The entries below need to be transcribed exactly, without their images.

Provided records ->
+-------+

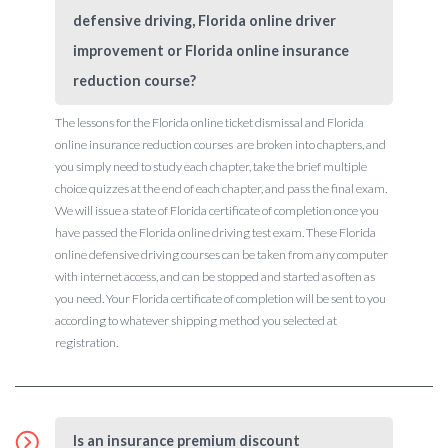
defensive driving, Florida online driver
improvement or Florida online insurance
reduction course?
The lessons for the Florida online ticket dismissal and Florida
online insurance reduction courses are broken into chapters, and
you simply need to study each chapter, take the brief multiple
choice quizzes at the end of each chapter, and pass the final exam.
We will issue a state of Florida certificate of completion once you
have passed the Florida online driving test exam. These Florida
online defensive driving courses can be taken from any computer
with internet access, and can be stopped and started as often as
you need. Your Florida certificate of completion will be sent to you
according to whatever shipping method you selected at
registration.
Is an insurance premium discount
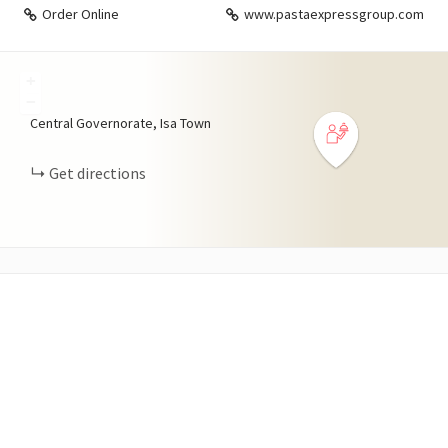
Order Online
www.pastaexpressgroup.com
+
−
Central Governorate, Isa Town
Get directions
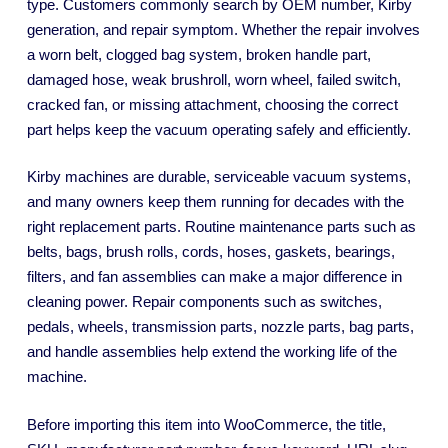
type. Customers commonly search by OEM number, Kirby
generation, and repair symptom. Whether the repair involves
a worn belt, clogged bag system, broken handle part,
damaged hose, weak brushroll, worn wheel, failed switch,
cracked fan, or missing attachment, choosing the correct
part helps keep the vacuum operating safely and efficiently.
Kirby machines are durable, serviceable vacuum systems,
and many owners keep them running for decades with the
right replacement parts. Routine maintenance parts such as
belts, bags, brush rolls, cords, hoses, gaskets, bearings,
filters, and fan assemblies can make a major difference in
cleaning power. Repair components such as switches,
pedals, wheels, transmission parts, nozzle parts, bag parts,
and handle assemblies help extend the working life of the
machine.
Before importing this item into WooCommerce, the title,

+-------+

Final answer ->
defensive driving, Florida online driver
improvement or Florida online insurance
reduction course?
The lessons for the Florida online ticket dismissal and Florida
online insurance reduction courses are broken into chapters, and
you simply need to study each chapter, take the brief multiple
choice quizzes at the end of each chapter, and pass the final exam.
We will issue a state of Florida certificate of completion once you
have passed the Florida online driving test exam. These Florida
online defensive driving courses can be taken from any computer
with internet access, and can be stopped and started as often as
you need. Your Florida certificate of completion will be sent to you
according to whatever shipping method you selected at
registration.
Is an insurance premium discount
Order Online
www.pastaexpressgroup.com
+
−
Central Governorate, Isa Town
Get directions
type. Customers commonly search by OEM number, Kirby
generation, and repair symptom. Whether the repair involves
a worn belt, clogged bag system, broken handle part,
damaged hose, weak brushroll, worn wheel, failed switch,
cracked fan, or missing attachment, choosing the correct
part helps keep the vacuum operating safely and efficiently.
Kirby machines are durable, serviceable vacuum systems,
and many owners keep them running for decades with the
right replacement parts. Routine maintenance parts such as
belts, bags, brush rolls, cords, hoses, gaskets, bearings,
filters, and fan assemblies can make a major difference in
cleaning power. Repair components such as switches,
pedals, wheels, transmission parts, nozzle parts, bag parts,
and handle assemblies help extend the working life of the
machine.
Before importing this item into WooCommerce, the title,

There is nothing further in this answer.